Fatal1ty commented 3 months ago

hi @Peter9192

I was thinking about it from the start but the inability to distinguish an automatically added technical docstring from an explicit one stopped me. Now I think that we can match the automatically generated docstring by its pattern. However, it’s worth adding a new builder parameter with the following possible values:

class DocStringDocumentation(StrEnum):
    FULL = "full"  # all docstrings will be used
    EXPLICIT_ONLY = "explicit_only"  # only explicitly added, will be by default
    NONE = "none"  # none of them

What do you think? You can help with the naming to speed up the work.

Edit: All this applies to the dataclass documentation but not to a certain field. If you know if pydantic adds a field documentation based on the docstring, please give me more info. All I know is there is no way to document a certain field with docstring in Python.

Peter9192 commented 3 months ago

Hi @Fatal1ty, thanks for the quick response! I wasn't aware of auto-generated docstrings. Can you clarify what you mean? I did find some docstring generators, but I believe you're referring to something else. Perhaps the options could be parse_docstrings with options all, none, and explicit_only. I think "explicit_only" is quite clear, can't think of better alternatives.

All this applies to the dataclass documentation but not to a certain field.

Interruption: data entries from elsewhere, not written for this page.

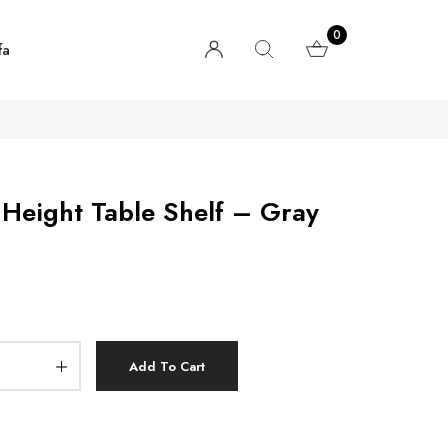
0
fa
Height Table Shelf – Gray
Add To Cart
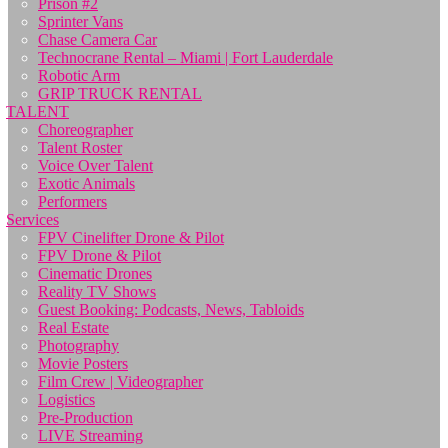
Prison #2
Sprinter Vans
Chase Camera Car
Technocrane Rental – Miami | Fort Lauderdale
Robotic Arm
GRIP TRUCK RENTAL
TALENT
Choreographer
Talent Roster
Voice Over Talent
Exotic Animals
Performers
Services
FPV Cinelifter Drone & Pilot
FPV Drone & Pilot
Cinematic Drones
Reality TV Shows
Guest Booking: Podcasts, News, Tabloids
Real Estate
Photography
Movie Posters
Film Crew | Videographer
Logistics
Pre-Production
LIVE Streaming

Just to be sure: by "dataclass documentation", do you mean only the top level docstring on the dataclass? I was hoping this would be possible also for fields, i.e. class variables with a type annotation (not those explicitly defined with the field function.

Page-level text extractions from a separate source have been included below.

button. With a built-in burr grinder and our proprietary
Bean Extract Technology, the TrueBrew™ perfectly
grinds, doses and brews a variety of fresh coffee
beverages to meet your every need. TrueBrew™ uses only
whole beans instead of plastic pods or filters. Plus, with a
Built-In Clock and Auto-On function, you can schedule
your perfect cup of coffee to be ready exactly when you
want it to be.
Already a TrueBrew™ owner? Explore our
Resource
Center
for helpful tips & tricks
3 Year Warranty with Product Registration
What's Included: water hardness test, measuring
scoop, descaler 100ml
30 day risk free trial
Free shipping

I may have been a bit too quick to conclude that pydantic supports this. However, I did find a recent PR that seems to add this functionality.

In the past I generated automatic API docs with autodoc, which led me to believe it should be possible to extract this info quite easily. However, it seems this doesn't discriminate fields from other class members, which was okay for my use case but may be too limiting for a generic implementation.

I believe mkdocstrings also parses field docstrings, see https://github.com/mkdocstrings/python/issues/58

Fatal1ty commented 2 months ago

I wasn't aware of auto-generated docstrings. Can you clarify what you mean?

Sure, here it is:

from dataclasses import dataclass

@dataclass
class SimpleRadiationConfig:
    Q0: float = 100

print(SimpleRadiationConfig.__doc__)  # SimpleRadiationConfig(Q0: float = 100)

Just to be sure: by "dataclass documentation", do you mean only the top level docstring on the dataclass?

Yes, I mean the top level docstring because it's easy to get it from __doc__ attribute.

I may have been a bit too quick to conclude that pydantic supports this. However, I did find https://github.com/pydantic/pydantic/pull/6563 that seems to add this functionality.

I see. They use ast module to parse the dataclass code. I'm not sure it's a good idea to invent a way to set field documentation in such non-standard ways that require parsing the code. I'm more inclined to use typing.Doc from PEP 727. It's not accepted so far but it's already included in typing-extensions.

from typing import Annotated, Doc

class User:
    name: Annotated[str, Doc("The user's name")]
    age: Annotated[int, Doc("The user's age")]

On the other hand, as you well noted, other tools use the comment after the field as documentation for it. It might make sense to come up with a way to connect plugins to JSON Schema generation, one of which would be to add documentation to comment-based fields.

mishamsk commented 1 month ago

just to chime in here - we use data classes for app configuration. Fields have docstrings that are then used to generate documentation and JSON schema. The latter drives a configuration UI (we are working on generating the UI automatically from the schema).

The usage of docstrings is convenient, because the text is shown in the IDE (developer-friendly), so there is no need to separately copy-paste the same or similar documentation string as the field metadata or annotation.

Yes, this means parsing the AST. In our case it is a build-time thing, so I am not at all concerned. If you'd add this to the JSON schema generator, we'll be able to use the built-in code instead of maintaining our own.

However, I can see a potential trap of mashumaro becoming bloated as undoubtedly more and more configuration will be needed to accommodate downstream usage.